Je ne peux ni abandonner le Christ, ni vivre à l’aise avec son interprétation traditionnelle. Je ne suis pas disposé à conclure que cette façon de faire ait épuisé toutes les possibilités. Il ne m’est pas difficile d’écarter ces interprétations, mais je ne peux écarter l’expérience du Christ qui a créé le besoin de ces interprétations théistes d’hier. Je trouve toujours irrésistible la puissance du Christ.
Je suis touché par ces générations de croyants dont Jésus a enrichi et même transformé la vie. Je sens bien qu’au fil des jours, ma relation à Jésus m’a fait avancer et franchir les barrières qui limitent. Alors je le retiens jusqu’à ce que j’aie cherché de toutes mes forces, le sens de sa vie. On ne me détournera pas de cette quête, avant d’avoir atteint un niveau de vérité, situé au-delà des défenses apeurées de l’établissement théologique actuel. Je ferai bon et franc accueil à toute éventualité susceptible d’expliquer ce Jésus, de manière plus adéquate. N’était-il après tout qu’un fanatique mal compris, une victime malheureuse, ou un fou plein d’illusions ? Non, je ne le pense pas. Sans cesse quelque chose me ramène à lui. Il a pu être aussi une présence de Dieu qui se perpétue, si j’arrivais seulement à discerner un moyen de le dire dans un langage libéré des modèles théistes de Dieu dans le passé.
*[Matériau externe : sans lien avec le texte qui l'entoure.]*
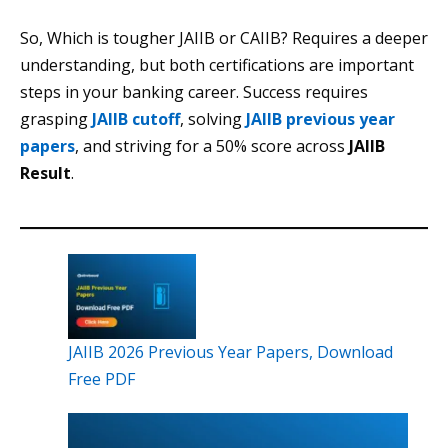
So, Which is tougher JAIIB or CAIIB? Requires a deeper
understanding, but both certifications are important
steps in your banking career. Success requires
grasping
JAIIB cutoff
, solving
JAIIB previous year
papers
, and striving for a 50% score across
JAIIB
Result
.
JAIIB 2026 Previous Year Papers, Download
Free PDF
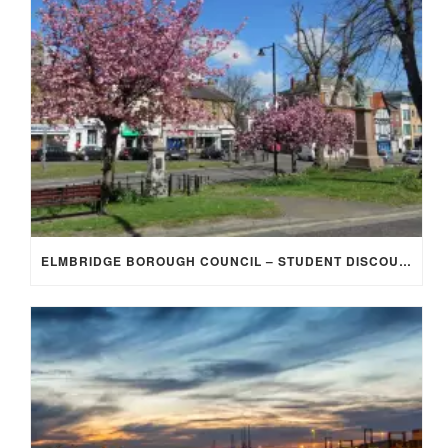
ELMBRIDGE BOROUGH COUNCIL – STUDENT DISCOUNT/EXEMPTION FOR COUNCIL TAX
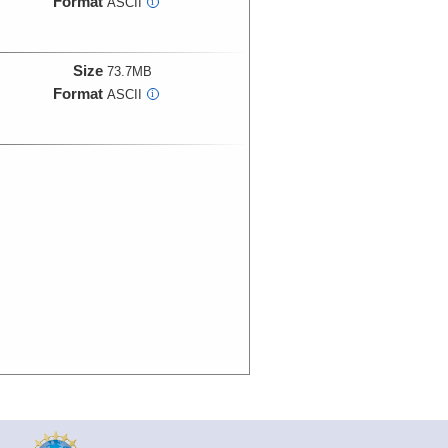
Format
ASCII
i
Size
73.7MB
Format
ASCII
i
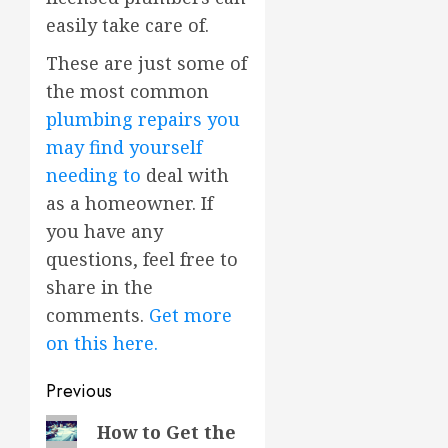
easily take care of.
These are just some of
the most common
plumbing repairs you
may find yourself
needing to
deal with
as a homeowner. If
you have any
questions, feel free to
share in the
comments.
Get more
on this here.
Post
Previous
navigation
Previous
How to Get the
La seule route à suivre, à ma connaissance, pour cette recherche, c’est considérer l’humanité de Jésus, cette présence derrière les explications théistes.
Si l’amour est partie de Dieu, alors on peut certainement dire que ce Jésus vivait le sens de Dieu. Selon les évangiles, il vécut avec une constante intensité, comme si sa source d’amour s’étendait au-delà de toute limite humaine. Elle était inépuisable. C’était le don de la vie. Enfin, quand on s’en rendit compte, on pensa qu’il incarnait si profondément le sens de Dieu, qu’on affirma que l’amour présent dans sa vie était en quelque sorte, la conséquence de l’entrée en lui d’une divinité extérieure.
Quand on raconta l’histoire de sa vie, dans la première tradition évangélique, un autre aspect de son humanité retint l’attention des gens. Il possédait une capacité inouïe d’être présent, totalement présent à l’autre. Les gens qui ont partagé sa vie, ont fait l’expérience de ce que Paul Tillich appela, bien après, « l’éternel maintenant ». C’était comme si le temps s’arrêtait dans l’attention totale de ce Jésus. Il pouvait se donner aux autres à un point extraordinaire. On en voit un exemple dans son entretien avec le jeune homme riche (Mc 10,17) et avec la femme adultère (Jn 8,1-11). Il faut être en pleine possession de soi-même pour se donner ainsi à l’autre, si profondément et si totalement.
Il y a encore un autre aspect de son humanité qui n’a pas échappé à l’attention.
On a dépeint son humanité comme capable de manifester cette qualité essentielle, mais rare, de vraie liberté, la liberté d’être soi-même, en toutes circonstances. Les évangiles montrent un Jésus remarquablement libre. Il était libre de pardonner, libre de souffrir, libre d’être et libre de mourir. Les circonstances extérieures n’entamaient pas son être. C’était et c’est là un portrait étonnant. Peu importe si ces descriptions furent ou non exactes d’un point de vue littéral. En fait, elles furent un écho des impressions que fit cette personne sur les gens, et quand les évangélistes les ont rédigées, elles ont formé un rare aperçu, inoubliable et attachant, dans les profondeurs de l’humanité de Jésus. Il y avait, c’est évident, une puissance énorme présente dans sa vie.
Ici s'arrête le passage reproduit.